Poirot sonrió débilmente y se volvió hacia mí.
—Hastings, te ruego que me pases ese ejemplar del Daily Megaphone. Si no recuerdo mal, allí hay una fotografía excepcionalmente nítida del hombre desaparecido.
Me levanté y encontré la hoja que me había pedido. Poirot estudió atentamente los rasgos.
—Hum —murmuró—. Lleva el pelo bastante largo y ondulado, un bigote abundante y una barba puntiaguda, cejas pobladas. ¿Ojos oscuros?
—Sí.
—¿Cabello y barba ya encanecidos?
El detective asintió.
—Bien, monsieur Poirot, ¿qué tiene que decir sobre todo esto? Claro como la luz del día, ¿eh?
—Al contrario, muy oscuro.
El hombre de Scotland Yard parecía satisfecho.
—Lo cual me da grandes esperanzas de poder resolverlo —concluyó Poirot plácidamente.
—¿Eh?
«Considero una buena señal que un caso sea oscuro. Si algo está claro como la luz del día, bueno, ¡desconfíe de ello! Alguien lo ha puesto así.»
Japp negó con la cabeza, casi con compasión.

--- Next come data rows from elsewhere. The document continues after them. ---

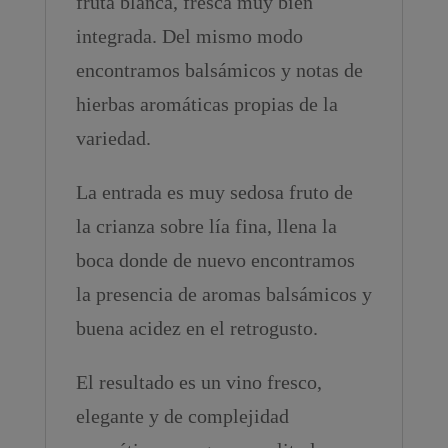
fruta blanca, fresca muy bien
integrada. Del mismo modo
encontramos balsámicos y notas de
hierbas aromáticas propias de la
variedad.
La entrada es muy sedosa fruto de
la crianza sobre lía fina, llena la
boca donde de nuevo encontramos
la presencia de aromas balsámicos y
buena acidez en el retrogusto.
El resultado es un vino fresco,
elegante y de complejidad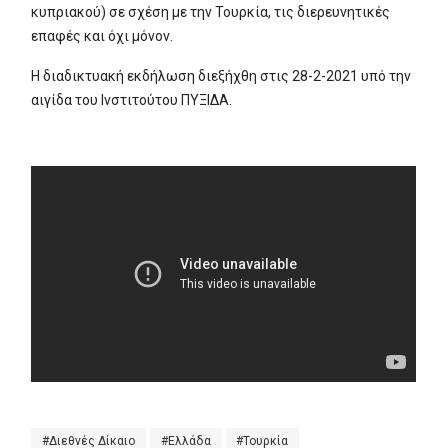
κυπριακού) σε σχέση με την Τουρκία, τις διερευνητικές
επαφές και όχι μόνον.
Η διαδικτυακή εκδήλωση διεξήχθη στις 28-2-2021 υπό την
αιγίδα του Ινστιτούτου ΠΥΞΙΔΑ.
Διεθνές Δίκαιο
Ελλάδα
Τουρκία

—Bueno, cada cual tiene sus gustos. Pero no está mal ver con claridad el camino que se tiene por delante.
—No lo veo —murmuró Poirot—. Cierro los ojos... y pienso.
Japp suspiró.
—Bueno, tienes una semana entera para pensarlo.

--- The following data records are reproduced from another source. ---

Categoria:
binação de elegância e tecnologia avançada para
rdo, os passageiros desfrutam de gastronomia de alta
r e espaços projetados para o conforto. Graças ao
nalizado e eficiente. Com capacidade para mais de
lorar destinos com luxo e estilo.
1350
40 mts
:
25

—¿Y me traerá cualquier novedad que surja, como el resultado de las investigaciones del diligente e infalible inspector Miller, por ejemplo?
—Desde luego. Eso forma parte del acuerdo.

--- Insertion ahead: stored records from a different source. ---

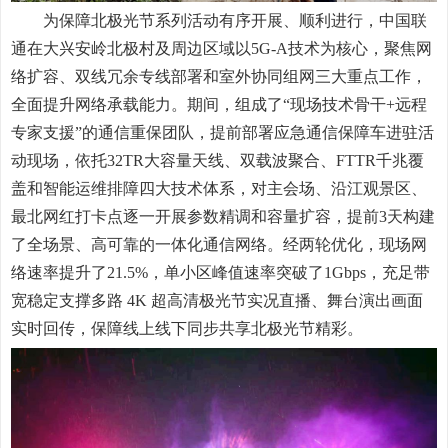
为保障北极光节系列活动有序开展、顺利进行，中国联
通在大兴安岭北极村及周边区域以5G-A技术为核心，聚焦网
络扩容、双线冗余专线部署和室外协同组网三大重点工作，
全面提升网络承载能力。期间，组成了“现场技术骨干+远程
专家支援”的通信重保团队，提前部署应急通信保障车进驻活
动现场，依托32TR大容量天线、双载波聚合、FTTR千兆覆
盖和智能运维排障四大技术体系，对主会场、沿江观景区、
最北网红打卡点逐一开展参数精调和容量扩容，提前3天构建
了全场景、高可靠的一体化通信网络。经两轮优化，现场网
络速率提升了21.5%，单小区峰值速率突破了1Gbps，充足带
宽稳定支撑多路 4K 超高清极光节实况直播、舞台演出画面
实时回传，保障线上线下同步共享北极光节精彩。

—Parece una vergüenza, ¿no? —me dijo Japp mientras lo acompañaba hasta la puerta—. ¡Es como robarle a un niño!
No pude evitar asentir con una sonrisa. Todavía sonreía cuando volví a entrar en la habitación.
—¡Eh bien! —dijo Poirot de inmediato—. Te burlas de papá Poirot, ¿verdad?
Sacudió un dedo hacia mí.
—¿No confías en sus pequeñas células grises? Ah, ¡no te desconciertes! Analicemos este pequeño problema, aún incompleto, lo admito, pero que ya presenta uno o dos puntos de interés.
—¡El lago! —dije con tono significativo.
—¡Y, más aún que el lago, el embarcadero!
Miré de reojo a Poirot. Sonreía con su expresión más inescrutable. Sentí que, por el momento, sería completamente inútil seguir interrogándolo.
No supimos nada de Japp hasta la noche siguiente, cuando llegó hacia las nueve. Vi de inmediato, por su expresión, que rebosaba de algún tipo de noticia.
—Eh bien, amigo mío —observó Poirot—. ¿Todo va bien? Pero no me diga que han encontrado el cadáver del señor Davenheim en el lago, porque no le creeré.
—No hemos encontrado el cadáver, pero sí su ropa: la misma que llevaba puesta ese día. ¿Qué dice usted a eso?
—¿Falta alguna otra prenda de vestir en la casa?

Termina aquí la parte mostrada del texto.